Mittlerweile zum Bundeskanzler aufgestiegen, kontrolliert er damit praktisch ganz Deutschland sowie die Gedanken der Deutschen.
Doch womit er nicht gerechnet hat, ist, dass es immer mehr Intolerante gibt, die gegen die Nanos immun sind. Diese sind natürlich gefürchtet und werden gnadenlos verfolgt und weggesperrt – offiziell, um diese zu heilen. Einer von ihnen ist Malek Wutkowski, ein ehemaliger Sträfling, der nun auf der Flucht, in eine Widerstandsgruppe gelangt, die Kehlis stürzen will. Doch wie sie schnell herausfinden, nimmt Kehlis Größenwahn immer absurdere Züge an und damit auch die Möglichkeiten, die sich aus den Nanos ergeben.
Ein spannendes und gefährliches Gedankenspiel, dessen Relevanz größer denn je ist
Beängstigend – das ist wohl das erste Wort, das einem nach Beenden dieses Buches einfällt. Gleichzeitig motiviert es zum Recherchieren und Nachlesen, wie weit die Nanotechnologie bereits Einzug in unsere Gesellschaft gefunden hat. Dabei kann sie offenbar verschiedene Aufgaben übernehmen, von der besseren Vitaminzuführung, über die Veränderung von Nahrungsmitteln bis zur Verpackung empfindlicher Lebensmittel. Die Frage ist nur: Was können Nanos anrichten?
Leibig hat dieses Thema sehr radikal formuliert und in Buchform gebracht. Schonungslos hält er einen Thriller vor Augen, der Menschen durch Nanos zu willenlosen Geschöpfen mutieren lässt, denen selbst Empathie gegenüber geliebten Menschen verloren geht, wenn diese als Intolerante abgeführt werden. Dabei hat er eine plausible, wenngleich verstörende Gesellschaft geschaffen, die an Stasizeiten und Schlimmeres erinnert.

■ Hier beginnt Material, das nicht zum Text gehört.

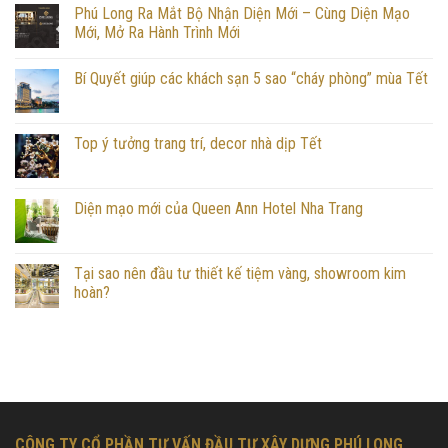
Phú Long Ra Mắt Bộ Nhận Diện Mới – Cùng Diện Mạo
Mới, Mở Ra Hành Trình Mới
Bí Quyết giúp các khách sạn 5 sao “cháy phòng” mùa Tết
Top ý tưởng trang trí, decor nhà dịp Tết
Diện mạo mới của Queen Ann Hotel Nha Trang
Tại sao nên đầu tư thiết kế tiệm vàng, showroom kim
hoàn?
CÔNG TY CỔ PHẦN TƯ VẤN ĐẦU TƯ XÂY DỰNG PHÚ LONG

Der Anfang beginnt gleich rasant mit dem Kriminellen Wutkowski, der durch seine lange Haft nichts von den Veränderungen Draußen mitbekommen hat. Somit begibt sich der Leser auf das gleiche Wissenslevel wie Wutkowskis – ein elegantes Mittel, um diesen behutsam in die Welt einzuführen. Die eingängliche Spannung hält sich tatsächlich auch über einen Großteil des Buches hinweg. Allerdings schwächelt es etwas, wenn es um die Ausgestaltung der Charaktere geht. Durch das düstere Setting wäre ein charakterlicher Lichtblick wünschenswert gewesen, stattdessen triefen fast alle vor Zynismus und - obwohl meist willens, die Schlacht zu gewinnen- pessimistischen Zügen. Viele handeln unüberlegt und zügellos, andere wandeln sich von sympathischen Figuren ins genaue Gegenteil. Doch abgesehen davon handelt es sich um einen soliden, atmosphärischen und unerbittlichen Science-Fiction-Thriller, der zu kritischem Denken anregen will. Das Ende lässt erfreulicherweise vermuten, dass die Geschichte noch nicht zu Ende erzählt ist und dass mindestens ein weiterer Band folgt.
Fazit:
Ein fesselnder Thriller mit passender Stimmung in einem dystopisch anmutenden Deutschland. Um diese erdrückende Kost zu ertragen, fehlen leider Charaktere, die einem ans Herz gehen. Dennoch ist es flüssig zu lesen und ein Muss für alle Liebhaber von Gedankenspielen um die Zukunft.